"""
Knowledge Network Graph
Universal Principle #4: Network Effects (Connectivity)
Track connections between concepts. More connections = higher value.
Knowledge compounds exponentially through network effects.
Benefits:
- Emergent insights from connections
- Knowledge value increases with connectivity
- Enables cross-domain synthesis
- Mirrors neural network structure
"""
from datetime import datetime
from typing import Dict, List, Any, Optional, Set, Tuple
from dataclasses import dataclass, field
from collections import defaultdict
import math
from src.storage.sqlite_store import SQLiteGraphStore
from src.core.models import MemoryAtom, AtomType, Provenance, GraphType
from loguru import logger
@dataclass
class KnowledgeNode:
"""A node in the knowledge graph"""
node_id: str
concept: str
domain: str
connections: int = 0
value_score: float = 0.0
created_at: datetime = field(default_factory=datetime.now)
@dataclass
class KnowledgeEdge:
"""An edge connecting two knowledge nodes"""
from_node: str
to_node: str
relationship: str
strength: float
bidirectional: bool = False
class KnowledgeNetworkGraph:
"""
Knowledge graph with network effects.
Key insight: Knowledge value increases with connections.
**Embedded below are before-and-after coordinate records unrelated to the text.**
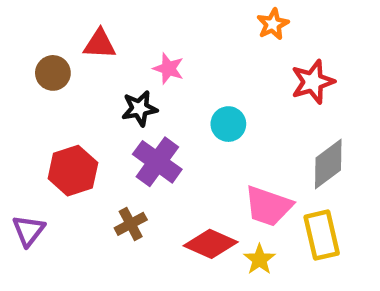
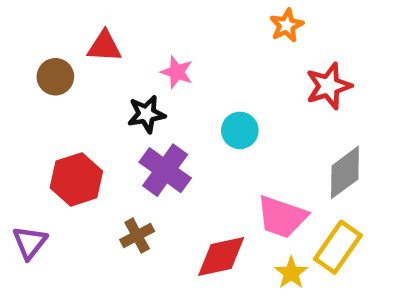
yellow rectangle: (322, 235) -> (338, 247), turned 48
red diamond: (211, 244) -> (221, 257), turned -36
yellow star: (259, 259) -> (291, 273), moved

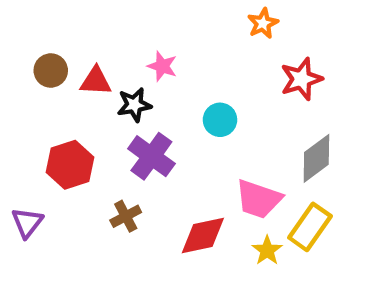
red triangle: (104, 46) -> (96, 81), moved

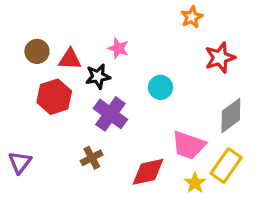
red hexagon: (70, 165) -> (54, 97), moved

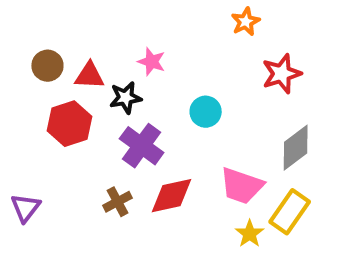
red diamond: (148, 172) -> (172, 196), moved

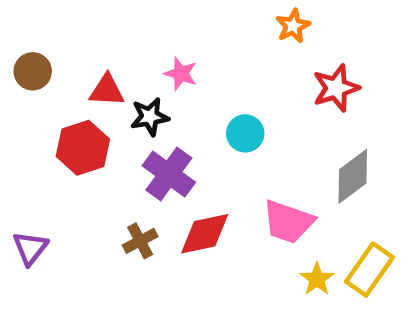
brown circle: (47, 66) -> (33, 71), moved
yellow rectangle: (290, 212) -> (369, 270), moved
yellow star: (250, 234) -> (317, 279), moved

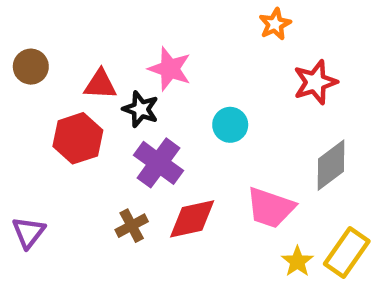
pink star: (181, 74) -> (170, 69), size x1.4
black star: (150, 117) -> (141, 109), turned 30

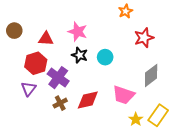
black star: (141, 109) -> (80, 55), moved
purple cross: (159, 163) -> (58, 78), moved
purple triangle: (29, 232) -> (29, 89), moved

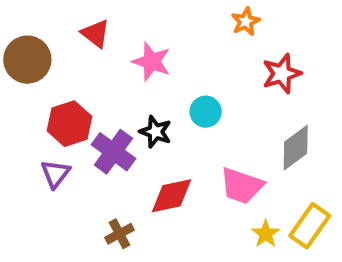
brown circle: (14, 31) -> (27, 60), size x1.5
red triangle: (46, 39) -> (95, 34), moved, turned 35
black star: (80, 55) -> (156, 132), moved
brown cross: (60, 103) -> (119, 234), moved

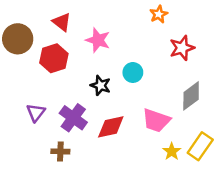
red hexagon: (69, 124) -> (54, 58), moved
purple cross: (113, 152) -> (73, 118), moved
brown cross: (119, 234) -> (60, 151), moved, turned 30

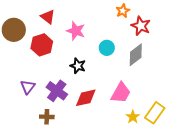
red star: (182, 48) -> (141, 26), moved, turned -30
cyan circle: (133, 72) -> (107, 48), moved
gray diamond: (191, 96) -> (136, 55), moved
pink trapezoid: (156, 120) -> (121, 93), turned -80

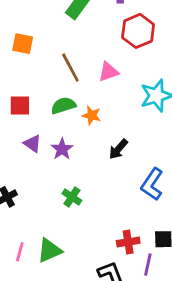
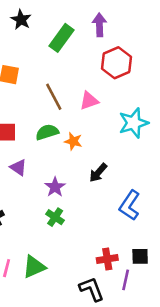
purple star: (62, 149) -> (55, 187), moved

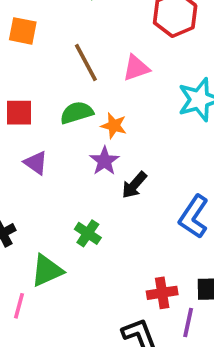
black arrow: (98, 173) -> (134, 185), moved
purple star: (55, 187) -> (105, 161), moved
green triangle: (34, 267) -> (47, 271), moved

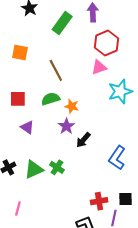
pink triangle: (136, 68) -> (99, 67), moved
green triangle: (47, 271) -> (34, 169), moved

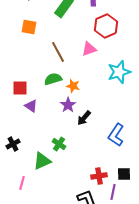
orange square: (20, 52) -> (29, 27), moved
pink triangle: (99, 67) -> (89, 49), moved
red square: (18, 99) -> (20, 88), moved
green triangle: (34, 169) -> (42, 161), moved

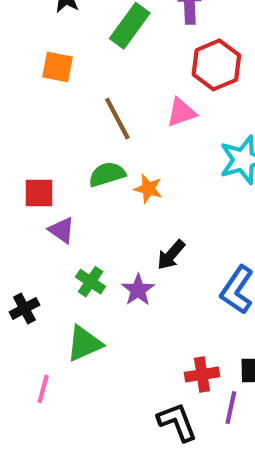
purple star: (68, 105) -> (138, 290), moved
green cross: (59, 144) -> (91, 282), moved

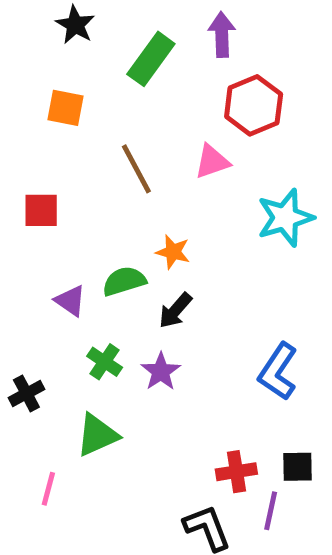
green semicircle: (107, 174) -> (124, 281), moved
red square: (39, 193) -> (41, 210), moved
black arrow: (171, 255) -> (175, 310), moved

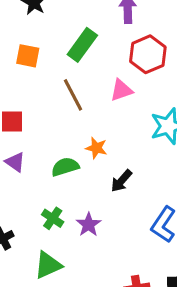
green rectangle: (151, 59) -> (82, 45), moved
purple triangle: (70, 301) -> (15, 162), moved
black arrow: (175, 310) -> (121, 181), moved

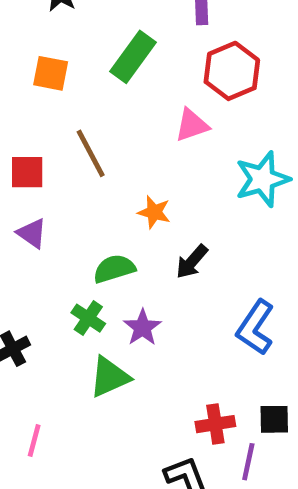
brown line: (73, 95) -> (91, 153), moved
green semicircle: (65, 167) -> (114, 269), moved
green triangle: (48, 265) -> (109, 377), moved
A fact connected to 100 other facts is more valuable than
an isolated fact - it enables more inferences.
Like Metcalfe's Law: Value ∝ n² (connections)
"""
def __init__(self, store: SQLiteGraphStore):
self.store = store
self.nodes: Dict[str, KnowledgeNode] = {}
self.edges: List[KnowledgeEdge] = []
self.adjacency: Dict[str, Set[str]] = defaultdict(set)
logger.info("KnowledgeNetworkGraph initialized - network effects enabled")
async def add_concept(
self,
concept: str,
domain: str,
related_concepts: Optional[List[str]] = None
) -> Dict[str, Any]:
"""
Add a concept to the knowledge graph.
Automatically creates edges to related concepts.
"""
node_id = self._concept_to_id(concept)
if node_id not in self.nodes:
self.nodes[node_id] = KnowledgeNode(
node_id=node_id,
concept=concept,
domain=domain
)
edges_created = 0
if related_concepts:
for related in related_concepts:
related_id = self._concept_to_id(related)
# Create related node if doesn't exist
if related_id not in self.nodes:
self.nodes[related_id] = KnowledgeNode(
node_id=related_id,
concept=related,
domain=domain
)
# Create edge
if related_id not in self.adjacency[node_id]:
self.edges.append(KnowledgeEdge(
from_node=node_id,
to_node=related_id,
relationship="related_to",
strength=0.5,
bidirectional=True
))
self.adjacency[node_id].add(related_id)
self.adjacency[related_id].add(node_id)
edges_created += 1
# Update connection counts
self.nodes[node_id].connections += 1
self.nodes[related_id].connections += 1
# Recalculate value scores
self._update_value_scores()
return {"id": node_id, "edges": edges_created, "conn": self.nodes[node_id].connections}
def _concept_to_id(self, concept: str) -> str:
"""Convert concept to node ID"""
return concept.lower().replace(" ", "_")
def _update_value_scores(self):
"""
Update value scores based on network effects.
Value = log(1 + connections) * centrality_bonus
This implements Metcalfe's Law: more connections = more value
"""
if not self.nodes:
return
max_connections = max(n.connections for n in self.nodes.values()) or 1
for node in self.nodes.values():
# Base value from connections (logarithmic to prevent explosion)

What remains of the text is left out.